Thunder from Down Under - By James Weekes
It was a very long journey down under to compete in yet another world championship road cycling event .After been airborne for some 30 hours we finally touched down in Australia, then it hit me, I was not upside down after all. We arrived three days before the event to acclimatize, but our biggest struggle was switching from 94 degrees to 40 degrees. We rode around a couple of times absorbing the surroundings keeping an eye out for kangaroos while getting in some last minute rides in final preparation for the race. It still amazes me that we actually did a time travel into the future, I was able to call back home and say what the next day felt like, so I was calling from the future back in time.
Race day came with a rush of excitement that was overwhelming. The anticipation of being lined up with the most famous and best guys in the sport was enough to make my knees weak. As I did my final preparation in my little area called a box, this was selected space under a huge tent divided into sections so each team could have their own semi-private spot. This was used for warming up and any fine tuning we had to do before heading out on the worlds stage to compete in the worlds championship ITT cycle race with a distance of 45km where your preparation was put to the ultimate test.

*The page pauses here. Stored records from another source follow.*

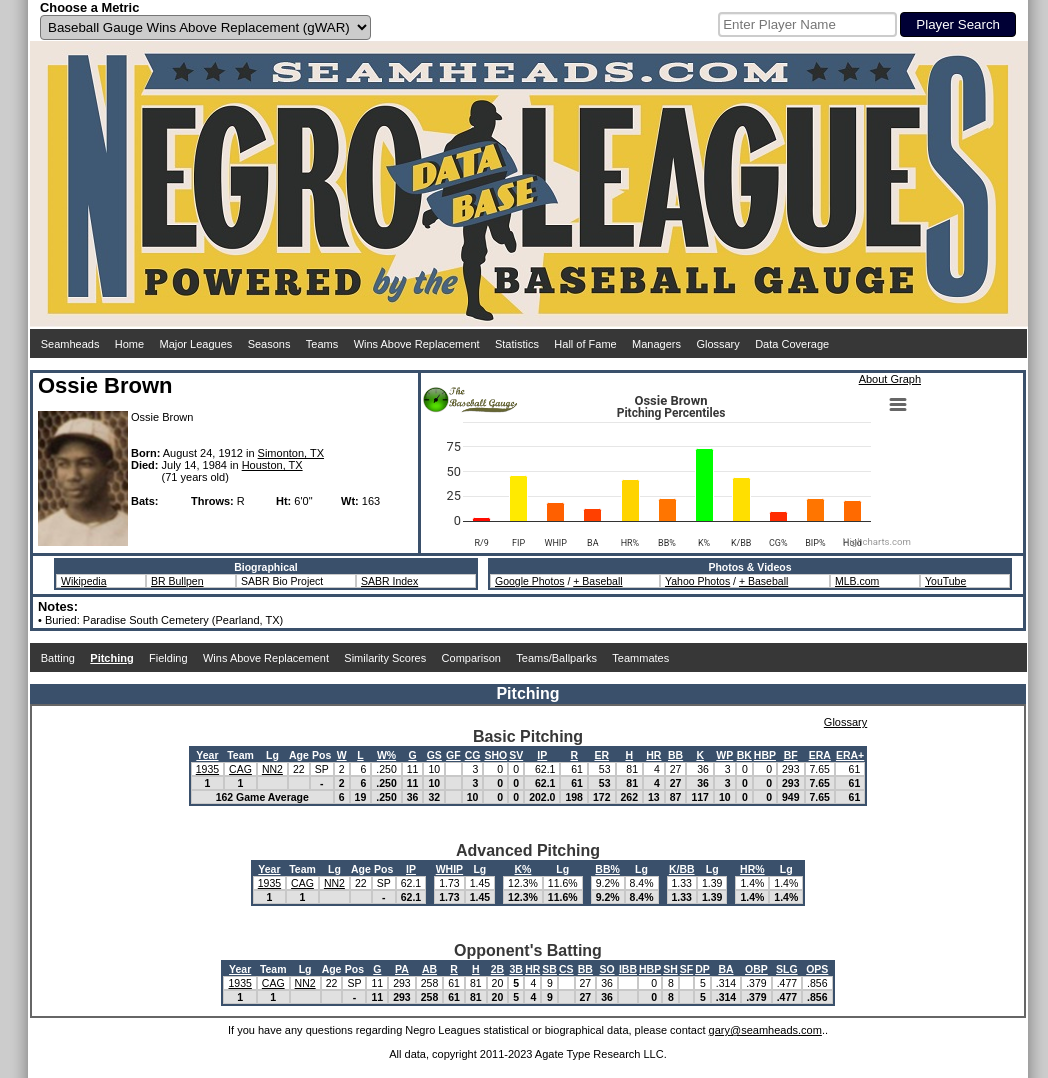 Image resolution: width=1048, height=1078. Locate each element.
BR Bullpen (177, 581)
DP (702, 969)
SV (516, 755)
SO (606, 969)
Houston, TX (272, 465)
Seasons (269, 344)
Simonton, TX (291, 453)
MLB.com (857, 581)
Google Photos (529, 581)
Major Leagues (196, 344)
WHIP (449, 869)
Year (207, 755)
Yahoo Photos (697, 581)
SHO (495, 755)
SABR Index (389, 581)
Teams (322, 344)
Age (299, 755)
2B (497, 969)
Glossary (717, 344)
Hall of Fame (585, 344)
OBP (756, 969)
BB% (607, 869)
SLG (787, 969)
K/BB (682, 869)
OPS (817, 969)
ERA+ (850, 755)
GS (434, 755)
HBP (765, 755)
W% (386, 755)
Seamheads (70, 344)
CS (566, 969)
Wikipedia (84, 581)
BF (791, 755)
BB (675, 755)
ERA (820, 755)
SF (686, 969)
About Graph (890, 379)
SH (670, 969)
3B (516, 969)
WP (724, 755)
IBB (628, 969)
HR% (752, 869)
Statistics (517, 344)
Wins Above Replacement (417, 344)
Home (129, 344)
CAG (240, 769)
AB (429, 969)
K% (522, 869)
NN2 (272, 769)
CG (473, 755)
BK (744, 755)
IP (542, 755)
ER (601, 755)
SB (549, 969)
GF (453, 755)
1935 (207, 769)
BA (725, 969)
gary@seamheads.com (765, 1030)
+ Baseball (597, 581)
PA (402, 969)
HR (653, 755)
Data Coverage (792, 344)
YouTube (945, 581)
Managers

My name was first on the list which meant I got the liberty of going first and taking all the media and with me. St. Kitts/Nevis was the first to greet the thousands of spectators as they all cheered and took pictures as I entered the starting ramp. The crowd was shouting out “let’s go Weekes or let’s go James” as I mounted my bike. I soon phase out all back ground noises as I focus on the timer and the final beep of the clock in 5, 4, 3, 2, 1, with heart body mind and soul St. Kitts/Nevis was leading the world championship ITT race in Melbourne Australia with the world’s TV stations and reporters capturing every second of this historical moment. As my heart beat the inside of my chest as if there was not enough room to contain it, one thing was on my mind, the pain is temporary. In about six kilometers I faced the hills and they came quick and lingered long, but with the deafening cheers from the fans kept me going like the little train over the hill. “Lets go Weekesey, come on James, don’t let him catch you,” was all I could hear while my heart was about to blow up and my lungs were hanging out my mouth. By the time I was done with the hills it was a rolling course back to the start finish with a two hundred meter steady climb to the finish line. But we had to double the recipe because this was a two lap course so I added more ingredients and charged the second half with everything I had, no guts no glory. The cheers got louder and I got faster. By the time I was done I had nothing left but a voice to greet the many fans and sign autographs which made me feel like a star.
This went on for the rest of the days, even walking through town I would hear shouts of my name or St. Kitts/Nevis and that would mean someone wanted a picture with us and or autograph. We flew our national flag as high as we could, now not only the Aussies know we exist but the larger part of the world now know of a twin island federation called St. Kitts/Nevis.